The Morning After: That’s that

College basketball seasons are long and dynamic things. They’re not like college football seasons, which require drilled excellence from the outset and where a midseason loss can kill your chances at winning a truly screwed-up national championship. They’re not like NFL or NBA seasons, where each team is basically what they are starting in training camp. They’re not baseball seasons, either, where the playoffs are such a comparably small sample size that all a fan can hope for is a division title — the rest feels like a crapshoot.
Instead, college basketball teams, the ones that compete in March, have similar blueprints: They roll the balls out in October, look terrible in November and December, coalesce in January, fade slightly in February, and, if they’re really good, peak in March when the games matter most. This blueprint hits close to home; just look at Michigan State this year. Or North Carolina. Or any of the teams still playing basketball next weekend. Or any of the 20 or so teams that lost last weekend that deserved to win. That’s the blueprint you’re supposed to follow.

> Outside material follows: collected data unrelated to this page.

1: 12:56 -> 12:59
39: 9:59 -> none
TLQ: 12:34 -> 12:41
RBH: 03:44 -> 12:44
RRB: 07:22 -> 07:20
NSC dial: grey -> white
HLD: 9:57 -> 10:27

I wish we could look back at IU’s season, as this TMA intends to, and say they followed the blueprint. A loss to a good Arkansas team under those auspices would have been OK. But we can’t say that. Instead, they didn’t push to the finish, or peak in their late games. They quit. They just quit. And for some reason, I’m not even mad.

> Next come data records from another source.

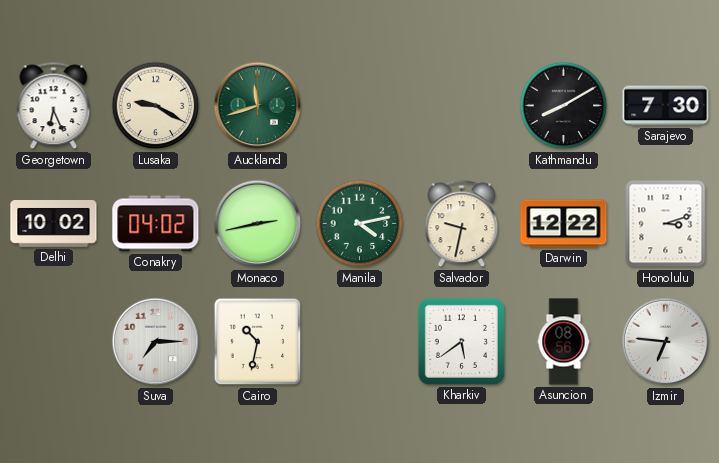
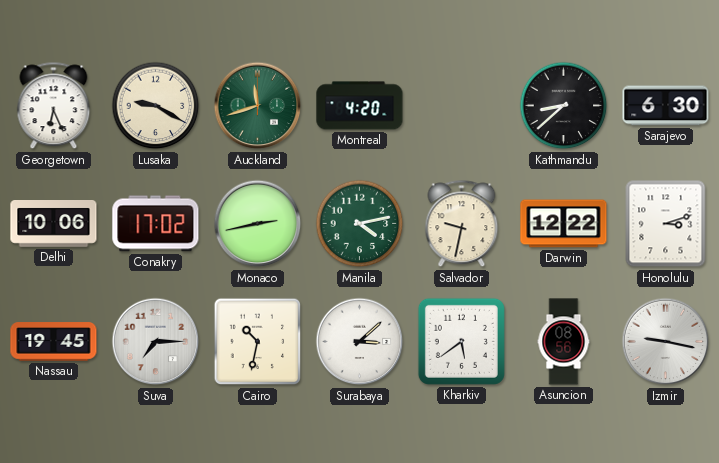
Montreal: none -> 4:20
Kathmandu: 8:10 -> 8:38
Sarajevo: 7:30 -> 6:30
Delhi: 10:02 -> 10:06
Conakry: 04:02 -> 17:02
Nassau: none -> 19:45
Surabaya: none -> 3:08
Izmir: 6:46 -> 9:17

A season that started with promise and aspirations of a run to San Antonio ended Friday night as Indiana fell to Arkansas 86-72 in the first round of the East Regional in Raleigh, North Carolina.
Opponent: Arkansas
Strong out of the gate: In each of IU’s last three losses, they’ve trailed at halftime and in two of the games (Michigan State and Minnesota), they’ve trailed big early. Playing from behind is not advisable for anybody in the NCAA Tournament. And for a team that has struggled as badly of late as this one, another slow start could be a recipe for catastrophe.